Training Accuracy 100%, Validation Accuracy 0%, and Testing Accuracy 92% in Chapter 6 challenge 2

coder_rgv7 · October 22, 2020, 4:11pm

I finished chapter 6 and was doing the optional challenges at the end. I tried challenge 2, where you have to use resnet instead of squeezenet, and got some very strange metrics which I’m not understanding.
I looked at my training session and saw the stats as this:
(the last column is validation accuracy and the second last column is training accuracy).
Screenshot 2020-10-22 at 9.34.11 PM
I thought this was a classic case of overfitting, but out of curiosity I decided to see what would happen when I evaluated it on the test data. Surprisingly I got very good test stats:
Screenshot 2020-10-22 at 9.39.35 PM
I’m not sure why this is happening. Why is my model getting 100% training accuracy and 0% validation accuracy, but good test accuracy? Have I done something wrong with my code?
Or, since this is actually the second time I had to run the model since it was buggy in the first run, did the test data being exposed twice help the overfitted model?

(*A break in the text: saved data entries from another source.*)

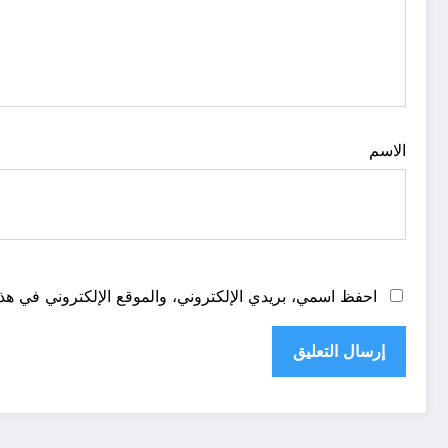
الاسم
احفظ اسمي، بريدي الإلكتروني، والموقع الإلكتروني في هذا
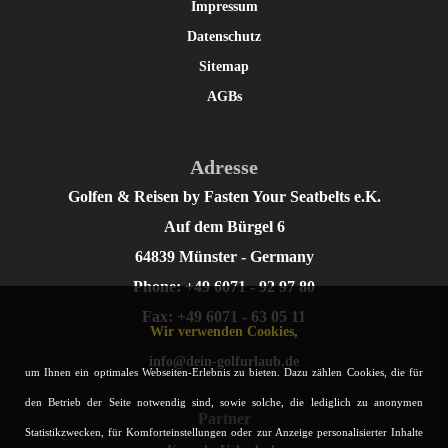
Impressum
Datenschutz
Sitemap
AGBs
Adresse
Golfen & Reisen by Fasten Your Seatbelts e.K.
Auf dem Bürgel 6
64839 Münster - Germany
Phone: +49 6071 - 92 97 80
Fax: +49 6071 - 63 05 11
Wir verwenden Cookies,
info@dein-golfurlaub.de
um Ihnen ein optimales Webseiten-Erlebnis zu bieten. Dazu zählen Cookies, die für
den Betrieb der Seite notwendig sind, sowie solche, die lediglich zu anonymen
Partner
Statistikzwecken, für Komforteinstellungen oder zur Anzeige personalisierter Inhalte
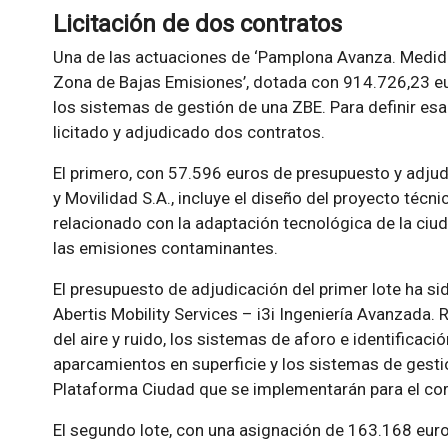
Licitación de dos contratos
Una de las actuaciones de ‘Pamplona Avanza. Medidas
Zona de Bajas Emisiones’, dotada con 914.726,23 eur
los sistemas de gestión de una ZBE. Para definir es
licitado y adjudicado dos contratos.
El primero, con 57.596 euros de presupuesto y adjud
y Movilidad S.A., incluye el diseño del proyecto técni
relacionado con la adaptación tecnológica de la ciu
las emisiones contaminantes.
El presupuesto de adjudicación del primer lote ha si
Abertis Mobility Services – i3i Ingeniería Avanzada.
del aire y ruido, los sistemas de aforo e identificac
aparcamientos en superficie y los sistemas de gesti
Plataforma Ciudad que se implementarán para el cor
El segundo lote, con una asignación de 163.168 euro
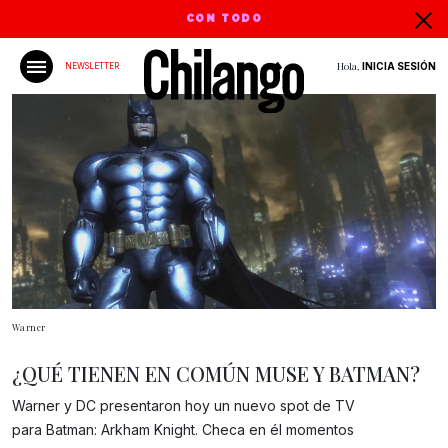
CON TODO
Hola,
INICIA SESIÓN
NEWSLETTER
Warner
¿QUÉ TIENEN EN COMÚN MUSE Y BATMAN?
Warner y DC presentaron hoy un nuevo spot de TV
para Batman: Arkham Knight. Checa en él momentos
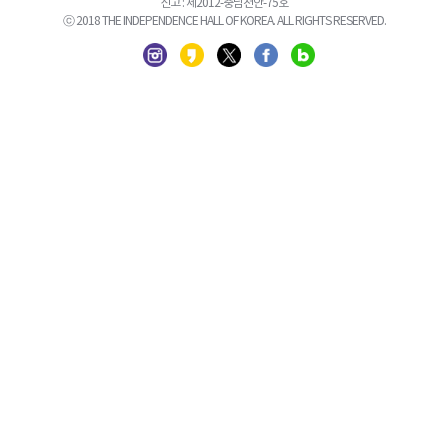
신고 : 제2012-충남천안-75호
ⓒ 2018 THE INDEPENDENCE HALL OF KOREA. ALL RIGHTS RESERVED.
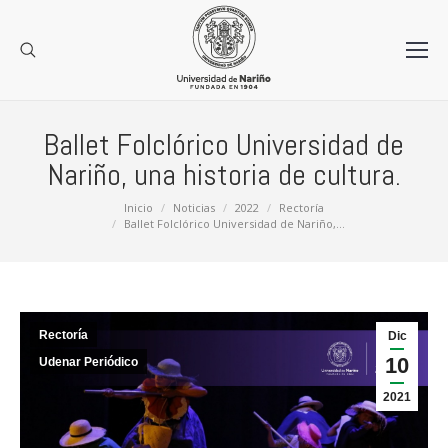
Ballet Folclórico Universidad de
Nariño, una historia de cultura.
Estás aquí:
Inicio
Noticias
2022
Rectoría
Ballet Folclórico Universidad de Nariño,…
Rectoría
Dic
10
Udenar Periódico
2021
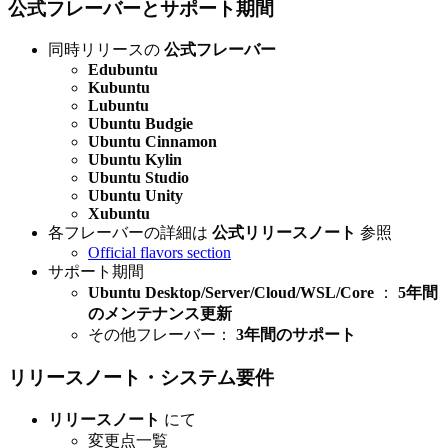
公式フレーバーとサポート期間
同時リリースの
公式フレーバー
Edubuntu
Kubuntu
Lubuntu
Ubuntu Budgie
Ubuntu Cinnamon
Ubuntu Kylin
Ubuntu Studio
Ubuntu Unity
Xubuntu
各フレーバーの詳細は
公式リリースノート
参照
Official flavors section
サポート期間
Ubuntu Desktop/Server/Cloud/WSL/Core
：
5年間
のメンテナンス更新
その他フレーバー：
3年間のサポート
リリースノート・システム要件
リリースノート
にて
変更点一覧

hollance · October 22, 2020, 5:17pm

You can see that the validation loss is very high, and that it becomes higher over time (in your screenshot it starts out at 24 and goes up to 46) while the training loss is much smaller.

Turi Create chooses the validation set randomly on 5% of the training data. It’s possible that it just chose very badly this time. Since your model gives very good results on the test set, this seems to be very likely.